-- DATA IN THIS EXERCISE follows --

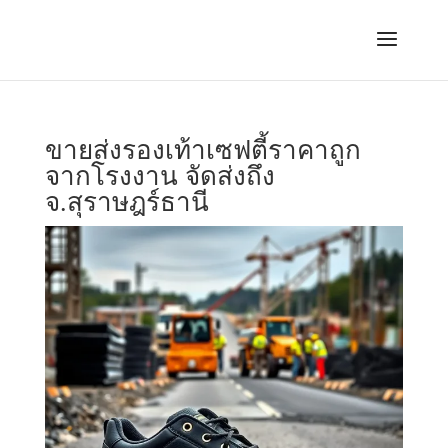
ขายส่งรองเท้าเซฟตี้ราคาถูก
จากโรงงาน จัดส่งถึง
จ.สุราษฎร์ธานี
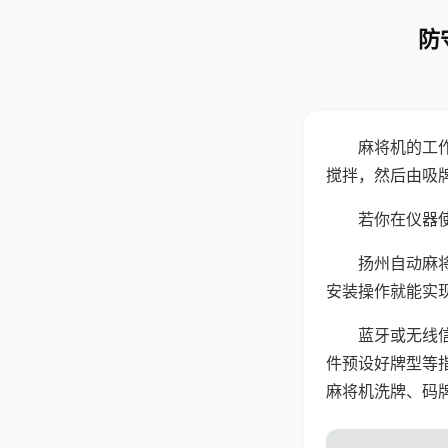
防
麻将机的工
搅拌，然后由吸
若你在仪器使
扬州自动麻
安装操作就能实
蓝牙或无线
件预设好牌型等
麻将机洗牌、码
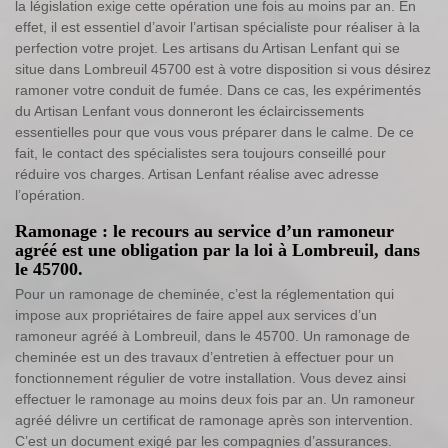
la législation exige cette opération une fois au moins par an. En
effet, il est essentiel d’avoir l’artisan spécialiste pour réaliser à la
perfection votre projet. Les artisans du Artisan Lenfant qui se
situe dans Lombreuil 45700 est à votre disposition si vous désirez
ramoner votre conduit de fumée. Dans ce cas, les expérimentés
du Artisan Lenfant vous donneront les éclaircissements
essentielles pour que vous vous préparer dans le calme. De ce
fait, le contact des spécialistes sera toujours conseillé pour
réduire vos charges. Artisan Lenfant réalise avec adresse
l’opération.
Ramonage : le recours au service d’un ramoneur
agréé est une obligation par la loi à Lombreuil, dans
le 45700.
Pour un ramonage de cheminée, c’est la réglementation qui
impose aux propriétaires de faire appel aux services d’un
ramoneur agréé à Lombreuil, dans le 45700. Un ramonage de
cheminée est un des travaux d’entretien à effectuer pour un
fonctionnement régulier de votre installation. Vous devez ainsi
effectuer le ramonage au moins deux fois par an. Un ramoneur
agréé délivre un certificat de ramonage après son intervention.
C’est un document exigé par les compagnies d’assurances.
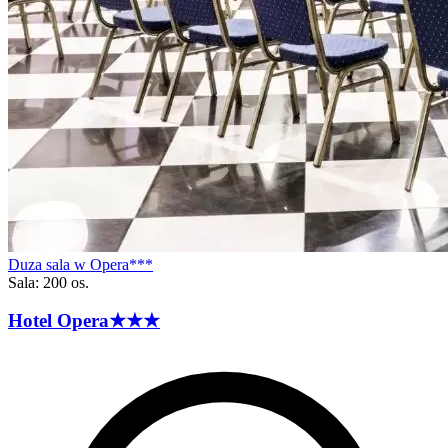
Duza sala w Opera***
Sala: 200 os.
Hotel
Opera
★★★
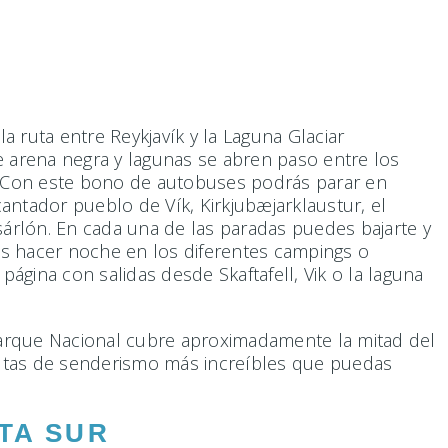
a ruta entre Reykjavík y la Laguna Glaciar
de arena negra y lagunas se abren paso entre los
r. Con este bono de autobuses podrás parar en
cantador pueblo de Vík, Kirkjubæjarklaustur, el
lsárlón. En cada una de las paradas puedes bajarte y
es hacer noche en los diferentes campings o
gina con salidas desde Skaftafell, Vik o la laguna
 Parque Nacional cubre aproximadamente la mitad del
s rutas de senderismo más increíbles que puedas
TA SUR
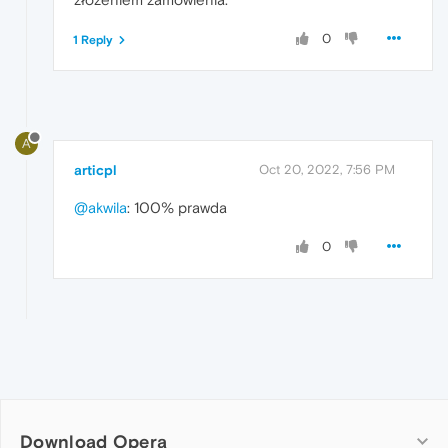
0
1 Reply
A
articpl
Oct 20, 2022, 7:56 PM
@akwila
: 100% prawda
0
Download Opera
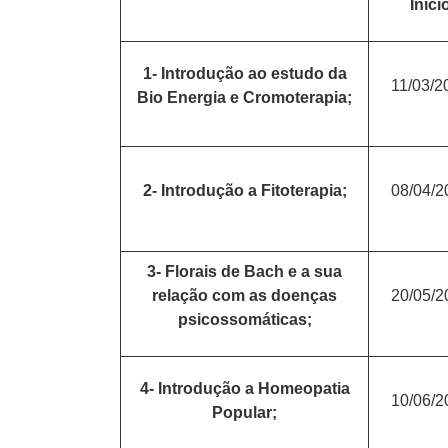
Iníci
1- Introdução ao estudo da
11/03/2
Bio Energia e Cromoterapia;
2- Introdução a Fitoterapia;
08/04/2
3- Florais de Bach e a sua
relação com as doenças
20/05/2
psicossomáticas;
4- Introdução a Homeopatia
10/06/2
Popular;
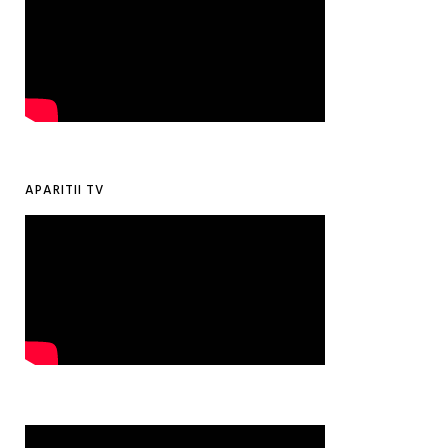
APARITII TV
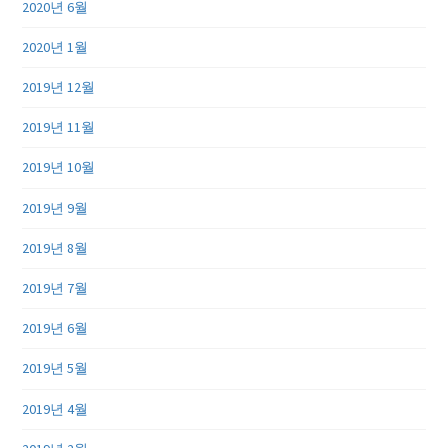
2020년 6월
2020년 1월
2019년 12월
2019년 11월
2019년 10월
2019년 9월
2019년 8월
2019년 7월
2019년 6월
2019년 5월
2019년 4월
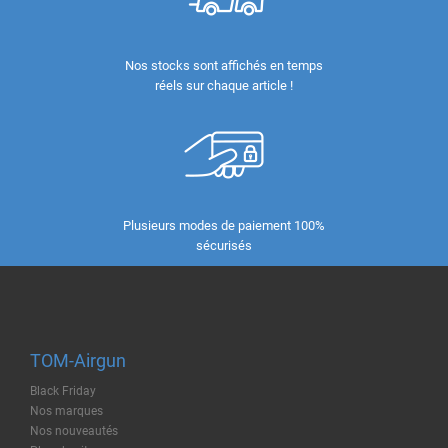
Nos stocks sont affichés en temps
réels sur chaque article !
Plusieurs modes de paiement 100%
sécurisés
TOM-Airgun
Black Friday
Nos marques
Nos nouveautés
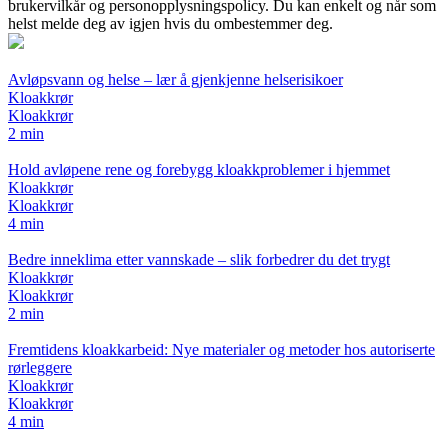
brukervilkår og personopplysningspolicy. Du kan enkelt og når som
helst melde deg av igjen hvis du ombestemmer deg.
Avløpsvann og helse – lær å gjenkjenne helserisikoer
Kloakkrør
Kloakkrør
2 min
Hold avløpene rene og forebygg kloakkproblemer i hjemmet
Kloakkrør
Kloakkrør
4 min
Bedre inneklima etter vannskade – slik forbedrer du det trygt
Kloakkrør
Kloakkrør
2 min
Fremtidens kloakkarbeid: Nye materialer og metoder hos autoriserte
rørleggere
Kloakkrør
Kloakkrør
4 min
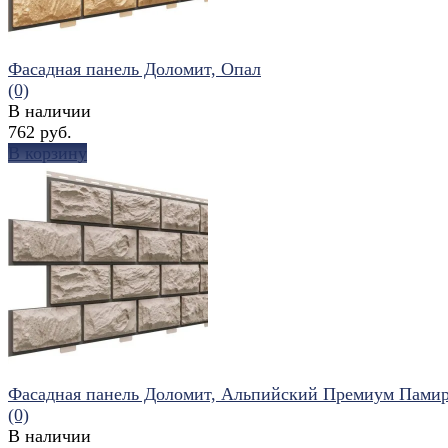
Фасадная панель Доломит, Опал
(0)
В наличии
762 руб.
В корзину
избранное
сравнить
Фасадная панель Доломит, Альпийский Премиум Пами
(0)
В наличии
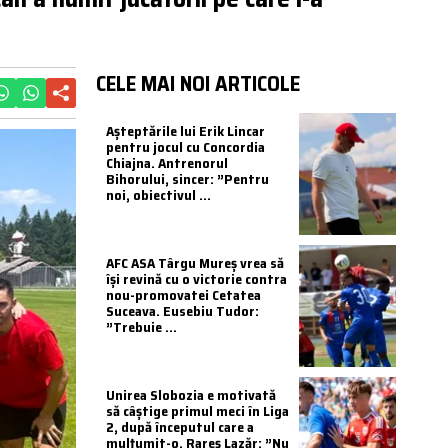
CELE MAI NOI ARTICOLE
Așteptările lui Erik Lincar
pentru jocul cu Concordia
Chiajna. Antrenorul
Bihorului, sincer: ”Pentru
noi, obiectivul ...
AFC ASA Târgu Mureș vrea să
își revină cu o victorie contra
nou-promovatei Cetatea
Suceava. Eusebiu Tudor:
”Trebuie ...
Unirea Slobozia e motivată
să câștige primul meci în Liga
2, după începutul care a
mulțumit-o. Rareș Lazăr: ”Nu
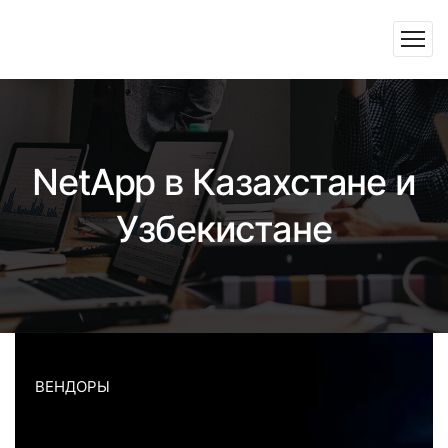
NetApp в Казахстане и
Узбекистане
ВЕНДОРЫ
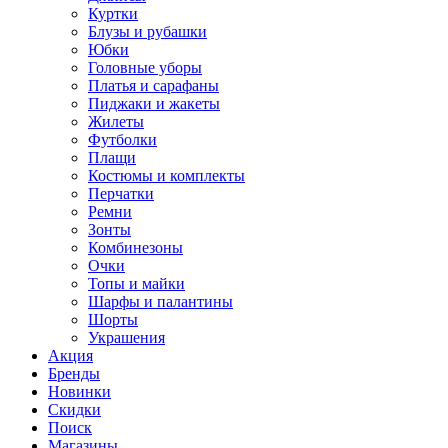
Куртки
Блузы и рубашки
Юбки
Головные уборы
Платья и сарафаны
Пиджаки и жакеты
Жилеты
Футболки
Плащи
Костюмы и комплекты
Перчатки
Ремни
Зонты
Комбинезоны
Очки
Топы и майки
Шарфы и палантины
Шорты
Украшения
Акция
Бренды
Новинки
Скидки
Поиск
Магазины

-- DATA IN THIS EXERCISE concluded --

# REQUIREMENT
Leave out the pictures and retype every line above exactly.

# TASK ANSWER
ขายส่งรองเท้าเซฟตี้ราคาถูก
จากโรงงาน จัดส่งถึง
จ.สุราษฎร์ธานี
防
麻将机的工
搅拌，然后由吸
若你在仪器使
扬州自动麻
安装操作就能实
蓝牙或无线
件预设好牌型等
麻将机洗牌、码
la législation exige cette opération une fois au moins par an. En
effet, il est essentiel d’avoir l’artisan spécialiste pour réaliser à la
perfection votre projet. Les artisans du Artisan Lenfant qui se
situe dans Lombreuil 45700 est à votre disposition si vous désirez
ramoner votre conduit de fumée. Dans ce cas, les expérimentés
du Artisan Lenfant vous donneront les éclaircissements
essentielles pour que vous vous préparer dans le calme. De ce
fait, le contact des spécialistes sera toujours conseillé pour
réduire vos charges. Artisan Lenfant réalise avec adresse
l’opération.
Ramonage : le recours au service d’un ramoneur
agréé est une obligation par la loi à Lombreuil, dans
le 45700.
Pour un ramonage de cheminée, c’est la réglementation qui
impose aux propriétaires de faire appel aux services d’un
ramoneur agréé à Lombreuil, dans le 45700. Un ramonage de
cheminée est un des travaux d’entretien à effectuer pour un
fonctionnement régulier de votre installation. Vous devez ainsi
effectuer le ramonage au moins deux fois par an. Un ramoneur
agréé délivre un certificat de ramonage après son intervention.
C’est un document exigé par les compagnies d’assurances.
Duza sala w Opera***
Sala: 200 os.
Hotel
Opera
★★★
a ruta entre Reykjavík y la Laguna Glaciar
de arena negra y lagunas se abren paso entre los
r. Con este bono de autobuses podrás parar en
cantador pueblo de Vík, Kirkjubæjarklaustur, el
lsárlón. En cada una de las paradas puedes bajarte y
es hacer noche en los diferentes campings o
gina con salidas desde Skaftafell, Vik o la laguna
 Parque Nacional cubre aproximadamente la mitad del
s rutas de senderismo más increíbles que puedas
TA SUR
0
1 Reply
A
articpl
Oct 20, 2022, 7:56 PM
@akwila
: 100% prawda
0
Download Opera
Iníci
1- Introdução ao estudo da
11/03/2
Bio Energia e Cromoterapia;
2- Introdução a Fitoterapia;
08/04/2
3- Florais de Bach e a sua
relação com as doenças
20/05/2
psicossomáticas;
4- Introdução a Homeopatia
10/06/2
Popular;
APARITII TV
2020년 6월
2020년 1월
2019년 12월
2019년 11월
2019년 10월
2019년 9월
2019년 8월
2019년 7월
2019년 6월
2019년 5월
2019년 4월
Nos stocks sont affichés en temps
réels sur chaque article !
Plusieurs modes de paiement 100%
sécurisés
TOM-Airgun
Black Friday
Nos marques
Nos nouveautés
brukervilkår og personopplysningspolicy. Du kan enkelt og når som
helst melde deg av igjen hvis du ombestemmer deg.
Avløpsvann og helse – lær å gjenkjenne helserisikoer
Kloakkrør
Kloakkrør
2 min
Hold avløpene rene og forebygg kloakkproblemer i hjemmet
Kloakkrør
Kloakkrør
4 min
Bedre inneklima etter vannskade – slik forbedrer du det trygt
Kloakkrør
Kloakkrør
2 min
Fremtidens kloakkarbeid: Nye materialer og metoder hos autoriserte
rørleggere
Kloakkrør
Kloakkrør
4 min
Фасадная панель Доломит, Опал
(0)
В наличии
762 руб.
В корзину
избранное
сравнить
Фасадная панель Доломит, Альпийский Премиум Пами
(0)
В наличии
CELE MAI NOI ARTICOLE
Așteptările lui Erik Lincar
pentru jocul cu Concordia
Chiajna. Antrenorul
Bihorului, sincer: ”Pentru
noi, obiectivul ...
AFC ASA Târgu Mureș vrea să
își revină cu o victorie contra
nou-promovatei Cetatea
Suceava. Eusebiu Tudor:
”Trebuie ...
Unirea Slobozia e motivată
să câștige primul meci în Liga
2, după începutul care a
mulțumit-o. Rareș Lazăr: ”Nu
NetApp в Казахстане и
Узбекистане
ВЕНДОРЫ
Куртки
Блузы и рубашки
Юбки
Головные уборы
Платья и сарафаны
Пиджаки и жакеты
Жилеты
Футболки
Плащи
Костюмы и комплекты
Перчатки
Ремни
Зонты
Комбинезоны
Очки
Топы и майки
Шарфы и палантины
Шорты
Украшения
Акция
Бренды
Новинки
Скидки
Поиск
Магазины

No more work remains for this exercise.